それでは、実際に変換してみます。この例では、”MOV015.MOD”というファイルを”MOV015.dv”に変換する方法を説明しています。

Finder操作、ターミナル.appでの操作を習得している事が必要です。

  1. 変換したい映像を、ムービーフォルダ(~/Movies)にコピーします。
  2. アプリケーションフォルダのユーティリティフォルダにある、ターミナル.appを開きます。
    以下、ターミナルのウィンドウ内での操作となります。
  3. cd ~/Moviesと入力(enterキーを押す)します。
  4. 次に、lsと入力します。先ほどコピーした”MOV015.MOD”があることを確認します。
  5. 次はいよいよ変換です。ちょっと長いです。
    ffmpeg ¥
     -i MOV015.MOD ¥
     -sameq ¥
     -aspect 16:9 ¥
     -vcodec dvvideo ¥
     -acodec pcm_s16le ¥
     -pix_fmt yuv411p ¥
     MOV015.dv

    分割して記載しましたが、一行で入力しても問題ありません。

ffmpegのオプションの解説をします。

-i MOV015.MOD
入力ファイル名です。
-sameq
入力されたビデオと同じ品質を保ちます。
-aspect 16:9
アスペクト比を16:9にします。
-vcodec dvvideo
video codecにdvvideoを使用します。
-acodec pcm_s16le
audio codecにpcm_s16leを使用します。
-pix_fmt yuv411p
ピクセルフォーマットをyuv411pにします。
MOV015.dv
出力ファイル名です。

詳しくは、次のページを参考にして下さい。執筆された方々、ありがとうございます。

確認編

これで、ムービーフォルダに、”MOV015.dv”というファイルが出来るはずです。これを、iMovieに読み込ませてみると、アスペクト比が16:9になっていることがわかります。

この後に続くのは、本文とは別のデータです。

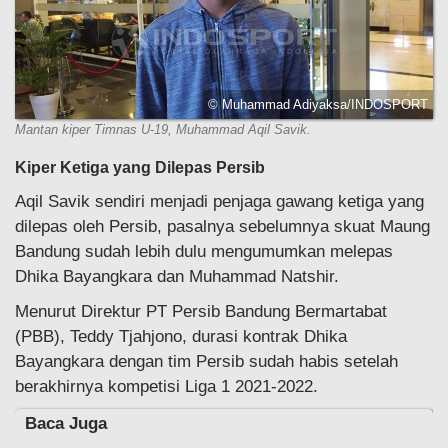
© Muhammad Adiyaksa/INDOSPORT
Mantan kiper Timnas U-19, Muhammad Aqil Savik.
Kiper Ketiga yang Dilepas Persib
Aqil Savik sendiri menjadi penjaga gawang ketiga yang
dilepas oleh Persib, pasalnya sebelumnya skuat Maung
Bandung sudah lebih dulu mengumumkan melepas
Dhika Bayangkara dan Muhammad Natshir.
Menurut Direktur PT Persib Bandung Bermartabat
(PBB), Teddy Tjahjono, durasi kontrak Dhika
Bayangkara dengan tim Persib sudah habis setelah
berakhirnya kompetisi Liga 1 2021-2022.
Baca Juga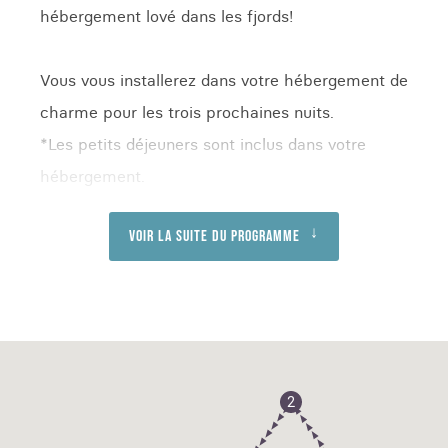
hébergement lové dans les fjords!
Vous vous installerez dans votre hébergement de
charme pour les trois prochaines nuits.
*Les petits déjeuners sont inclus dans votre
hébergement.
Voir la suite du programme
2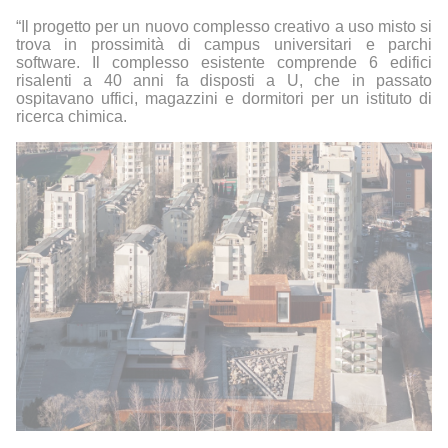
“Il progetto per un nuovo complesso creativo a uso misto si
trova in prossimità di campus universitari e parchi
software. Il complesso esistente comprende 6 edifici
risalenti a 40 anni fa disposti a U, che in passato
ospitavano uffici, magazzini e dormitori per un istituto di
ricerca chimica.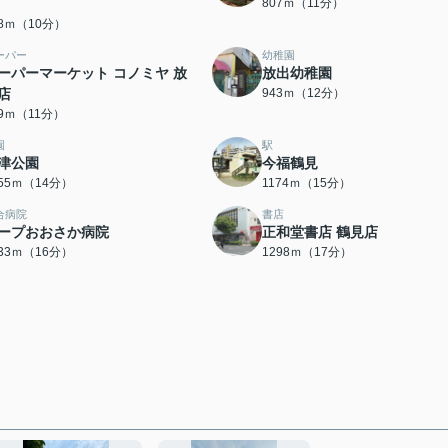
807ｍ（11分）
58ｍ（10分）
ーパー
幼稚園
ーパーマーケット コノミヤ 放
放出幼稚園
店
943ｍ（12分）
79ｍ（11分）
園
駅
津公園
今福鶴見
055ｍ（14分）
1174ｍ（15分）
合病院
書店
ープおおさか病院
正和堂書店 鶴見店
233ｍ（16分）
1298ｍ（17分）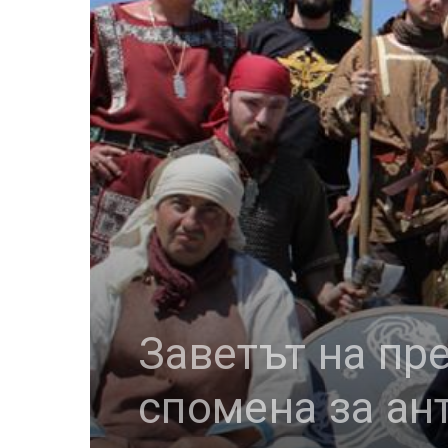
Заветът на пре
спомена за ан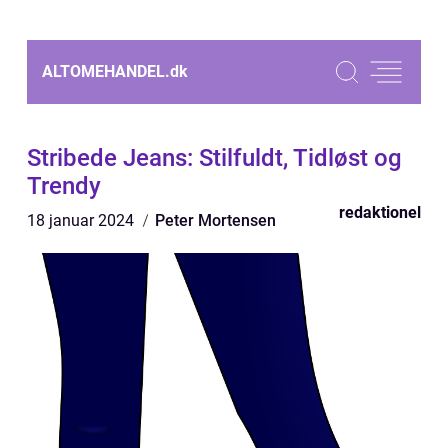
ALTOMEHANDEL.
dk
Stribede Jeans: Stilfuldt, Tidløst og
Trendy
redaktionel
18 januar 2024
Peter Mortensen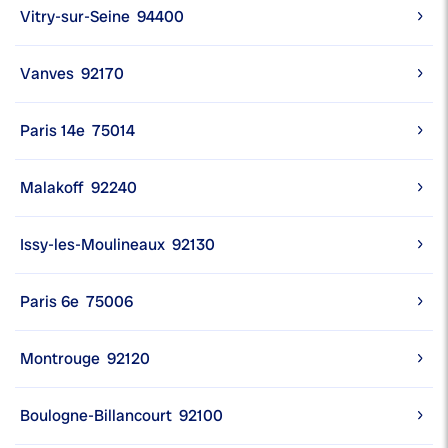
Vitry-sur-Seine
94400
Vanves
92170
Paris 14e
75014
Malakoff
92240
Issy-les-Moulineaux
92130
Paris 6e
75006
Montrouge
92120
Boulogne-Billancourt
92100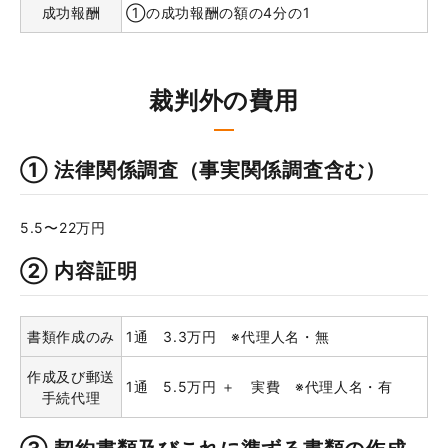
成功報酬
①の成功報酬の額の4分の1
裁判外の費用
① 法律関係調査（事実関係調査含む）
5.5〜22万円
② 内容証明
書類作成のみ
1通 3.3万円 ※代理人名・無
作成及び郵送
1通 5.5万円 ＋ 実費 ※代理人名・有
手続代理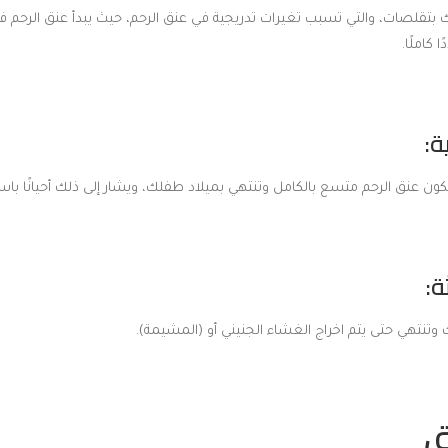
قلصات، والتي تسبب تغيرات تدريجية في عنق الرحم، حيث يبدأ عنق الرحم في
 كاملًا.
ون عنق الرحم متسع بالكامل وتنتهي بميلاد طفلك، ويشار إلى ذلك أحيانًا باسم
تنتهي حتى يتم اخراج الغشاء الجنيني أو (المشيمة).
ق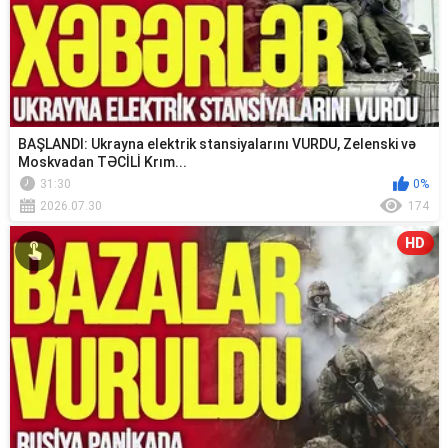
BAŞLANDI: Ukrayna elektrik stansiyalarını VURDU, Zelenski və
Moskvadan TƏCİLİ Krım...
31:30
0%
2026.07.30
174
HD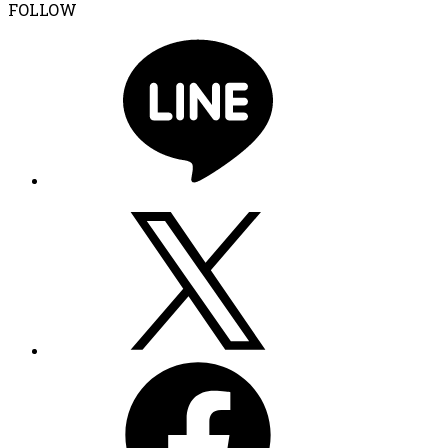
FOLLOW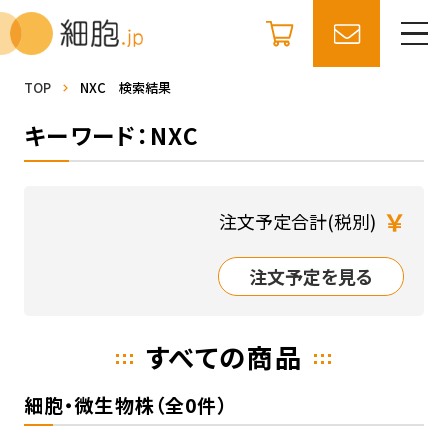
TOP
NXC 検索結果
キーワード：NXC
￥
注文予定合計(税別)
注文予定を見る
すべての商品
細胞・微生物株（全0件）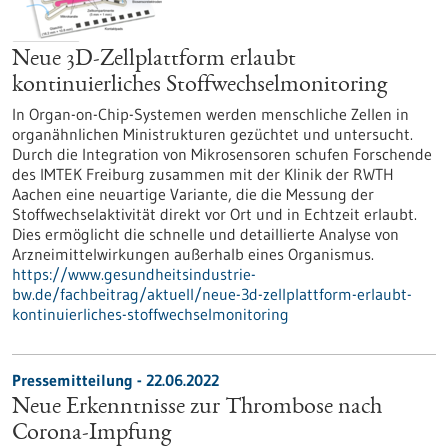
Neue 3D-Zellplattform erlaubt
kontinuierliches Stoffwechselmonitoring
In Organ-on-Chip-Systemen werden menschliche Zellen in
organähnlichen Ministrukturen gezüchtet und untersucht.
Durch die Integration von Mikrosensoren schufen Forschende
des IMTEK Freiburg zusammen mit der Klinik der RWTH
Aachen eine neuartige Variante, die die Messung der
Stoffwechselaktivität direkt vor Ort und in Echtzeit erlaubt.
Dies ermöglicht die schnelle und detaillierte Analyse von
Arzneimittelwirkungen außerhalb eines Organismus.
https://www.gesundheitsindustrie-
bw.de/fachbeitrag/aktuell/neue-3d-zellplattform-erlaubt-
kontinuierliches-stoffwechselmonitoring
Pressemitteilung - 22.06.2022
Neue Erkenntnisse zur Thrombose nach
Corona-Impfung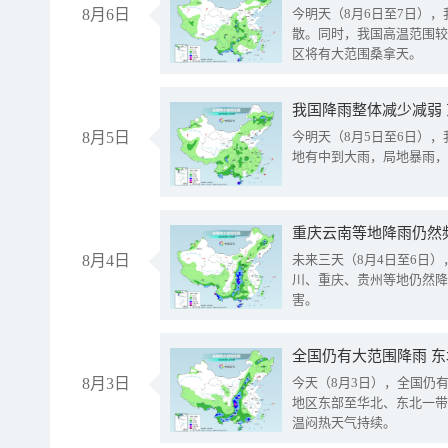
8月6日
今明天（8月6日至7日）
散。同时，我国高温范围较
区将有大范围桑拿天。
我国降雨整体减少减弱
8月5日
今明天（8月5日至6日）
地有中到大雨，局地暴雨，
重庆云南等地降雨仍然
8月4日
未来三天（8月4日至6日
川、重庆、贵州等地仍然降
害。
全国仍有大范围降雨 
8月3日
今天（8月3日），全国仍
地区东部至华北、东北一带
温闷热天气持续。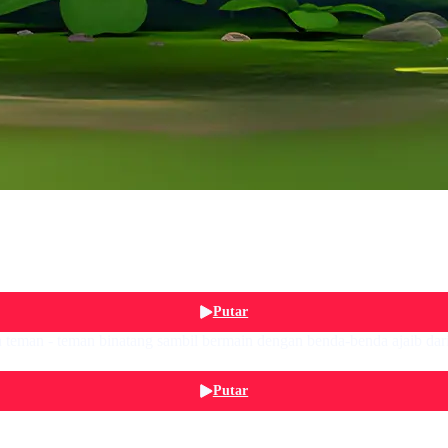
Putar
n teman - teman binatang sambil bermain dengan benda-benda ajaib dari
Putar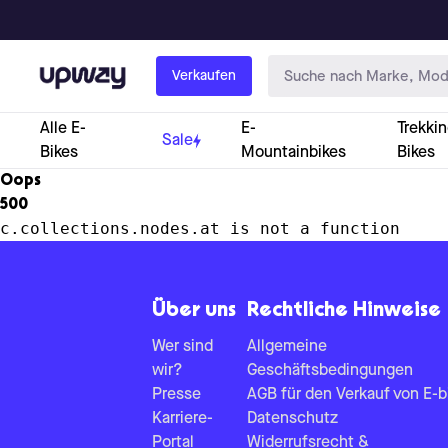
Upway
Verkaufen
Alle E-
E-
Trekkin
Sale
Bikes
Mountainbikes
Bikes
Oops
500
c.collections.nodes.at is not a function
Über uns
Rechtliche Hinweise
Wer sind
Allgemeine
wir?
Geschäftsbedingungen
Presse
AGB für den Verkauf von E-b
Karriere-
Datenschutz
Portal
Widerrufsrecht &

出来たファイル”MOV015.dv”をダブルクリックすると、QuickTimePlayerが立ち上がります。

ですが、ffmpegX同梱のffmpegで変換した場合、QuickTimePlayerでは、画面の比が4:3のままになっています。ですが、iMovieに持っていくと、きちんと16:9として認識されていますので、問題ないと思います。

MacPortsのffmpegで変換した”MOV015.dv”の場合、QuickTimePlayerでも、画面の比が正しく16:9になっています。当然、iMovieに持って行っても、16:9として認識されます。